Each entry that follows is to be retyped exactly. Pictures do not belong in the copy.
:: TASK MATERIAL
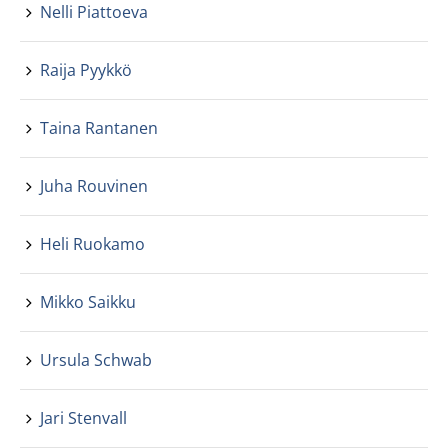
Nelli Piattoeva
Raija Pyykkö
Taina Rantanen
Juha Rouvinen
Heli Ruokamo
Mikko Saikku
Ursula Schwab
Jari Stenvall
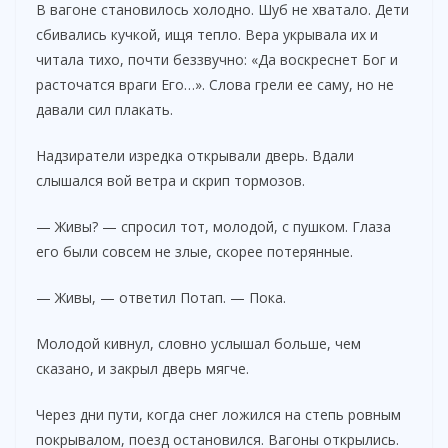
В вагоне становилось холодно. Шуб не хватало. Дети
сбивались кучкой, ищя тепло. Вера укрывала их и
читала тихо, почти беззвучно: «Да воскреснет Бог и
расточатся враги Его…». Слова грели ее саму, но не
давали сил плакать.
Надзиратели изредка открывали дверь. Вдали
слышался вой ветра и скрип тормозов.
— Живы? — спросил тот, молодой, с пушком. Глаза
его были совсем не злые, скорее потерянные.
— Живы, — ответил Потап. — Пока.
Молодой кивнул, словно услышал больше, чем
сказано, и закрыл дверь мягче.
Через дни пути, когда снег ложился на степь ровным
покрывалом, поезд остановился. Вагоны открылись.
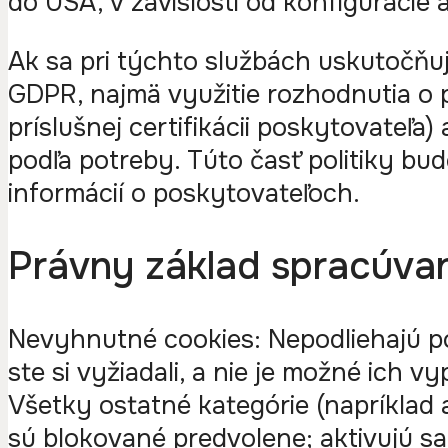
do USA, v závislosti od konfigurácie
Ak sa pri týchto službách uskutočňu
GDPR, najmä využitie rozhodnutia o p
príslušnej certifikácii poskytovateľ
podľa potreby. Túto časť politiky b
informácií o poskytovateľoch.
Právny základ spracúva
Nevyhnutné cookies: Nepodliehajú po
ste si vyžiadali, a nie je možné ich
Všetky ostatné kategórie (napríklad 
sú blokované predvolene; aktivujú sa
::::
> **COMPLETED EXERCISE**:
Nelli Piattoeva
Raija Pyykkö
Taina Rantanen
Juha Rouvinen
Heli Ruokamo
Mikko Saikku
Ursula Schwab
Jari Stenvall
В вагоне становилось холодно. Шуб не хватало. Дети
сбивались кучкой, ищя тепло. Вера укрывала их и
читала тихо, почти беззвучно: «Да воскреснет Бог и
расточатся враги Его…». Слова грели ее саму, но не
давали сил плакать.
Надзиратели изредка открывали дверь. Вдали
слышался вой ветра и скрип тормозов.
— Живы? — спросил тот, молодой, с пушком. Глаза
его были совсем не злые, скорее потерянные.
— Живы, — ответил Потап. — Пока.
Молодой кивнул, словно услышал больше, чем
сказано, и закрыл дверь мягче.
Через дни пути, когда снег ложился на степь ровным
покрывалом, поезд остановился. Вагоны открылись.
do USA, v závislosti od konfigurácie
Ak sa pri týchto službách uskutočňu
GDPR, najmä využitie rozhodnutia o p
príslušnej certifikácii poskytovateľ
podľa potreby. Túto časť politiky b
informácií o poskytovateľoch.
Právny základ spracúva
Nevyhnutné cookies: Nepodliehajú po
ste si vyžiadali, a nie je možné ich
Všetky ostatné kategórie (napríklad 
sú blokované predvolene; aktivujú sa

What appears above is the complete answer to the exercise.